WHAT TO DO - A complete copy of the entries, exactly as written, is the expected result.

**** RECORDS FOR THIS EXERCISE

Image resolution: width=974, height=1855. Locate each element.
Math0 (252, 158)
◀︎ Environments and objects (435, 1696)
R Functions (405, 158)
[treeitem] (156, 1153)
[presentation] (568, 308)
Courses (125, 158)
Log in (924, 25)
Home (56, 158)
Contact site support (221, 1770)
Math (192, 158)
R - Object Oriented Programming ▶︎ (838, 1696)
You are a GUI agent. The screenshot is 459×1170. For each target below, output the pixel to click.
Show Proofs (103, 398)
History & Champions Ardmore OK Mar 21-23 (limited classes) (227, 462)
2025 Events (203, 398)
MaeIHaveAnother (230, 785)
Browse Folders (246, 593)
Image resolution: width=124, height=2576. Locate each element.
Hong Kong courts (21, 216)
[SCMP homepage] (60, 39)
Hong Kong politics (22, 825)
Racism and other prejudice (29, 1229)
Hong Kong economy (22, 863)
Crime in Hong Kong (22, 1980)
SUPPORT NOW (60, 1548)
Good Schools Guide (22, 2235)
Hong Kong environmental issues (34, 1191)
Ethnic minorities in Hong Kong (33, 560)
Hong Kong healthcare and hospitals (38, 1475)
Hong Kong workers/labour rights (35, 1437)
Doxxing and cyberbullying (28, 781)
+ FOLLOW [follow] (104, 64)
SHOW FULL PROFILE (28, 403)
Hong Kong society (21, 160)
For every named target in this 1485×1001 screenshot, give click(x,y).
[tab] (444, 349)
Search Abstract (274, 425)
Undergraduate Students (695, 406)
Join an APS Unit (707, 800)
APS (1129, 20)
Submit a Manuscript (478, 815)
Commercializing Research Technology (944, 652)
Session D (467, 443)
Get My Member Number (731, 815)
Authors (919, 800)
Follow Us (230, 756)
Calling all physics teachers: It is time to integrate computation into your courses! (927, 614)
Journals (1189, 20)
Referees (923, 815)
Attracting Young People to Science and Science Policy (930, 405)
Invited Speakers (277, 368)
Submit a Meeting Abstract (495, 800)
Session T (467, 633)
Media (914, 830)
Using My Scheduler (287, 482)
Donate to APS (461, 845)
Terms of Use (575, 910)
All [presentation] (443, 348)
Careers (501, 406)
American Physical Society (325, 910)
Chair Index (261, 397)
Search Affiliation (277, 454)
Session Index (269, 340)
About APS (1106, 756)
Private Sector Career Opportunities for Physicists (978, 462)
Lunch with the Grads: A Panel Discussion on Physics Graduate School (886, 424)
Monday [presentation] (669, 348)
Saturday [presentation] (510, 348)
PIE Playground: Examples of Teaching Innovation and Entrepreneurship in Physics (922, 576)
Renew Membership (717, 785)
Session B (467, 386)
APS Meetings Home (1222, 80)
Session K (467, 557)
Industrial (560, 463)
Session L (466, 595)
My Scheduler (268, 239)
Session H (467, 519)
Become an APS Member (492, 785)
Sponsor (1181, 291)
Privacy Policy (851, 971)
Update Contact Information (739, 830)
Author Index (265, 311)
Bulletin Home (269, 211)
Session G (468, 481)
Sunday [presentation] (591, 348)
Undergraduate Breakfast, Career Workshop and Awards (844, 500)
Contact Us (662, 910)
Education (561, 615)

********

RESPONSE AREA -
Image resolution: width=974, height=1855. Locate each element.
Math0 (252, 158)
◀︎ Environments and objects (435, 1696)
R Functions (405, 158)
[treeitem] (156, 1153)
[presentation] (568, 308)
Courses (125, 158)
Log in (924, 25)
Home (56, 158)
Contact site support (221, 1770)
Math (192, 158)
R - Object Oriented Programming ▶︎ (838, 1696)
You are a GUI agent. The screenshot is 459×1170. For each target below, output the pixel to click.
Show Proofs (103, 398)
History & Champions Ardmore OK Mar 21-23 (limited classes) (227, 462)
2025 Events (203, 398)
MaeIHaveAnother (230, 785)
Browse Folders (246, 593)
Image resolution: width=124, height=2576. Locate each element.
Hong Kong courts (21, 216)
[SCMP homepage] (60, 39)
Hong Kong politics (22, 825)
Racism and other prejudice (29, 1229)
Hong Kong economy (22, 863)
Crime in Hong Kong (22, 1980)
SUPPORT NOW (60, 1548)
Good Schools Guide (22, 2235)
Hong Kong environmental issues (34, 1191)
Ethnic minorities in Hong Kong (33, 560)
Hong Kong healthcare and hospitals (38, 1475)
Hong Kong workers/labour rights (35, 1437)
Doxxing and cyberbullying (28, 781)
+ FOLLOW [follow] (104, 64)
SHOW FULL PROFILE (28, 403)
Hong Kong society (21, 160)
For every named target in this 1485×1001 screenshot, give click(x,y).
[tab] (444, 349)
Search Abstract (274, 425)
Undergraduate Students (695, 406)
Join an APS Unit (707, 800)
APS (1129, 20)
Submit a Manuscript (478, 815)
Commercializing Research Technology (944, 652)
Session D (467, 443)
Get My Member Number (731, 815)
Authors (919, 800)
Follow Us (230, 756)
Calling all physics teachers: It is time to integrate computation into your courses! (927, 614)
Journals (1189, 20)
Referees (923, 815)
Attracting Young People to Science and Science Policy (930, 405)
Invited Speakers (277, 368)
Submit a Meeting Abstract (495, 800)
Session T (467, 633)
Media (914, 830)
Using My Scheduler (287, 482)
Donate to APS (461, 845)
Terms of Use (575, 910)
All [presentation] (443, 348)
Careers (501, 406)
American Physical Society (325, 910)
Chair Index (261, 397)
Search Affiliation (277, 454)
Session Index (269, 340)
About APS (1106, 756)
Private Sector Career Opportunities for Physicists (978, 462)
Lunch with the Grads: A Panel Discussion on Physics Graduate School (886, 424)
Monday [presentation] (669, 348)
Saturday [presentation] (510, 348)
PIE Playground: Examples of Teaching Innovation and Entrepreneurship in Physics (922, 576)
Renew Membership (717, 785)
Session B (467, 386)
APS Meetings Home (1222, 80)
Session K (467, 557)
Industrial (560, 463)
Session L (466, 595)
My Scheduler (268, 239)
Session H (467, 519)
Become an APS Member (492, 785)
Sponsor (1181, 291)
Privacy Policy (851, 971)
Update Contact Information (739, 830)
Author Index (265, 311)
Bulletin Home (269, 211)
Session G (468, 481)
Sunday [presentation] (591, 348)
Undergraduate Breakfast, Career Workshop and Awards (844, 500)
Contact Us (662, 910)
Education (561, 615)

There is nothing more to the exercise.